She knew Andre was too magnanimous to ever allude to her horrible fault, and would use every means to conceal it. But his domestic happiness would be gone forever. His chair at the fireside would be left empty; his sons would shun her presence, and every family bond would be severed.
Then again, would peace be preserved by her silence? Would not Clameran end by betraying her to Andre?
She thought of ending her doubts by suicide; but her death would not silence her implacable enemy, who, not being able to disgrace her while alive, would dishonor her memory.
Fortunately, the banker was still absent; and, during the two days succeeding Louis’s visit, Mme. Fauvel could keep her room under pretence of sickness.
But Madeleine, with her feminine instinct, saw that her aunt was troubled by something worse than nervous headache, for which the physician was prescribing all sorts of remedies, with no beneficial effect.
She remembered that this sudden illness dated from the visit of the melancholy looking stranger, who had been closeted for a long time with her aunt.
Madeleine supposed something was weighing upon the miserable woman’s mind, and the second day of her sickness ventured to say:
“What makes you so sad, dear aunt? If you will not tell me, do let me bring our good cure to see you.”
With a sharpness foreign to her nature, which was gentleness itself, Mme. Fauvel refused to assent to her niece’s proposition.
What Louis calculated upon happened.
After long reflection, not seeing any issue to her
deplorable situation,
Mme. Fauvel determined to yield.
By consenting to everything demanded of her, she had a chance of saving her husband from suffering and disgrace.
She well knew that to act thus was to prepare a life of torture for herself; but she alone would be the victim, and, at any rate, she would be gaining time.

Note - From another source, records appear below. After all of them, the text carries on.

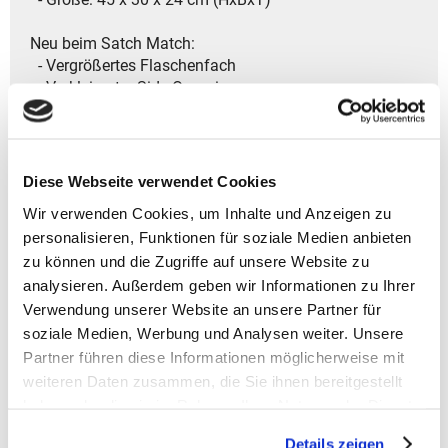
Neu beim Satch Match:
- Vergrößertes Flaschenfach
- Verkleinerter Side Organizer
- Wasserablauf an der Fronttasche
Top-Features auf einen Blick:
- Rückenfreundlich und individuell anpassbar auf
Diese Webseite verwendet Cookies
Körpergrößen von 1,40 bis 1,80 m
Wir verwenden Cookies, um Inhalte und Anzeigen zu
- Reflektierende Elemente für mehr Sicherheit im
personalisieren, Funktionen für soziale Medien anbieten
Straßenverkehr
zu können und die Zugriffe auf unsere Website zu
- Vier praktische Fächer inklusive Side Organizer für
analysieren. Außerdem geben wir Informationen zu Ihrer
perfekte Ordnung
- Gepolstertes Laptopfach für Geräte bis ca.15 Zoll
Verwendung unserer Website an unsere Partner für
und zusätzlichem Fach fürs Tablet
soziale Medien, Werbung und Analysen weiter. Unsere
- Dehnbare Seitentasche für Trinkflaschen, Snacks
Partner führen diese Informationen möglicherweise mit
- Zusätzliche Fronttasche für praktischen Extra-
weiteren Daten zusammen, die Sie ihnen bereitgestellt
Stauraum
haben oder die sie im Rahmen Ihrer Nutzung der Dienste
- Austauschbarer satch TAG
gesammelt haben.
- 5 Liter Volumenerweiterung für mehr Platz
Details zeigen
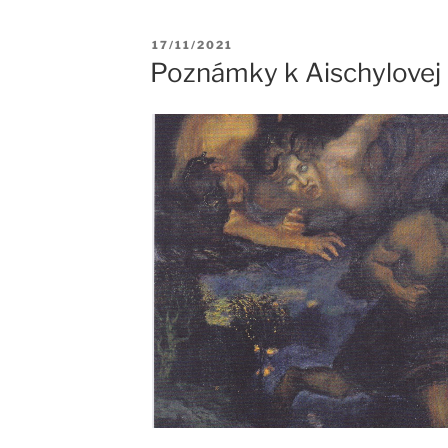
Publikované
17/11/2021
Poznámky k Aischylovej 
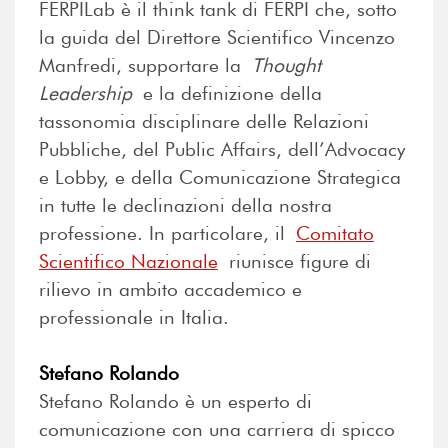
FERPILab è il think tank di FERPI che, sotto
la guida del Direttore Scientifico Vincenzo
Manfredi, supportare la
Thought
Leadership
e la definizione della
tassonomia disciplinare delle Relazioni
Pubbliche, del Public Affairs, dell’Advocacy
e Lobby, e della Comunicazione Strategica
in tutte le declinazioni della nostra
professione. In particolare, il
Comitato
Scientifico Nazionale
riunisce figure di
rilievo in ambito accademico e
professionale in Italia.
Stefano Rolando
Stefano Rolando è un esperto di
comunicazione con una carriera di spicco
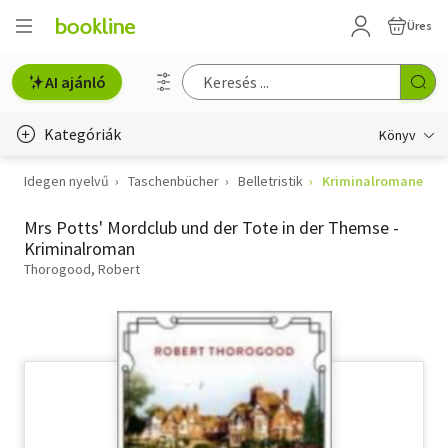
Üres
AI ajánló
Kategóriák
Könyv
Idegen nyelvű
Taschenbücher
Belletristik
Kriminalromane
Életmód, egészség
Mrs Potts' Mordclub und der Tote in der Themse -
Erotika
Kriminalroman
Gyermek- és ifjúsági
Thorogood, Robert
Hobbi, szabadidő
Irodalom
Művészet
Szakkönyv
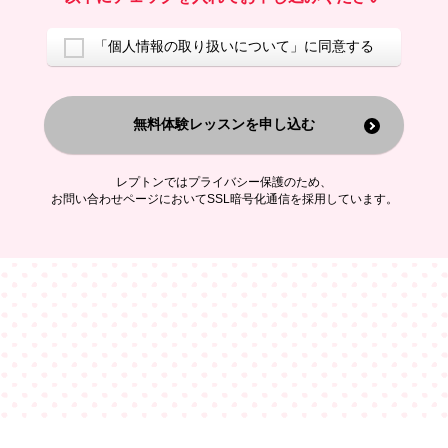
ご案内するため
アンケートの実施
ご利用者の個人情報を、本人が特定されないデータに不可逆変換した
「個人情報の取り扱いについて」に同意する
上で、広告・宣伝・販売促進活動に役立てること
上記の利用目的のために第三者へ提供すること
無料体験レッスンを申し込む
なお、この利用目的を超えた個人情報の取扱いは行いません。また、こ
れ以外の目的で個人情報を利用することはありません。
※当社の保有する個人情報と第三者広告配信事業者が保有する個人情報
を、本人が特定されないデータに不可逆変換した上で第三者広告配信事
レプトンではプライバシー保護のため、
業者においてマッチングを行い、その結果に基づいて広告を配信するこ
お問い合わせページにおいてSSL暗号化通信を採用しています。
とがあります。第三者広告配信事業者が、これらの情報を広告配信以外
の目的で利用することはありません。
4.
個人情報の第三者への提供
当社は、次の場合を除き、ご本人の同意なしに個人情報を第三者に提供
することはありません。
ご本人の同意がある場合
法令に基づく場合
人の生命、身体または財産の保護のために必要がある場合であって、
本人の同意を得ることが困難である場合
公衆衛生の向上または児童の健全な育成の推進のために特に必要が有
る場合であって、本人の同意を得ることが困難である場合
特定した利用目的の達成に必要な範囲内において、個人情報の取扱い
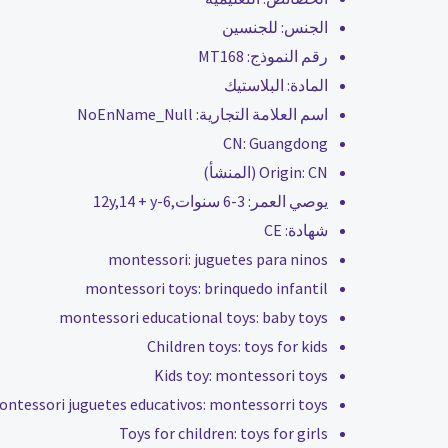
الجنس:
للجنسين
رقم النموذج:
MT168
المادة:
البلاستيك
اسم العلامة التجارية:
NoEnName_Null
CN:
Guangdong
CN (المنشأ)
Origin:
يوصي العمر:
3-6 سنوات,6-12y,14 + y
شهادة:
CE
montessori:
juguetes para ninos
montessori toys:
brinquedo infantil
montessori educational toys:
baby toys
Children toys:
toys for kids
Kids toy:
montessori toys
ntessori juguetes educativos:
montessorri toys
Toys for children:
toys for girls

Heaven might at last interpose, and save her from ruin.
In the meantime, M. Fauvel had returned home, and Valentine resumed her accustomed duties.
But she was no longer the happy mother and devoted wife, whose smiling presence was wont to fill the house with sunshine and comfort. She was melancholy, anxious, and at times irritable.
Hearing nothing of Clameran, she expected to see him appear at any moment; trembling at every knock, and turning pale when a strange step was heard to enter, she dared not leave the house, for fear he should come during her absence.
Her agony was like that of a condemned man, who, each day as he wakes from his uneasy slumber, asks himself, “Am I to die to-day?”
Clameran did not come; he wrote, or rather, as he was too prudent to furnish arms which could be used against him, he had a note written, which Mme. Fauvel alone might understand, in which he said that he was quite ill, and unable to call upon her; and hoped she would be so good as to come to his room the next day; she had only to ask for 317, Hotel du Louvre.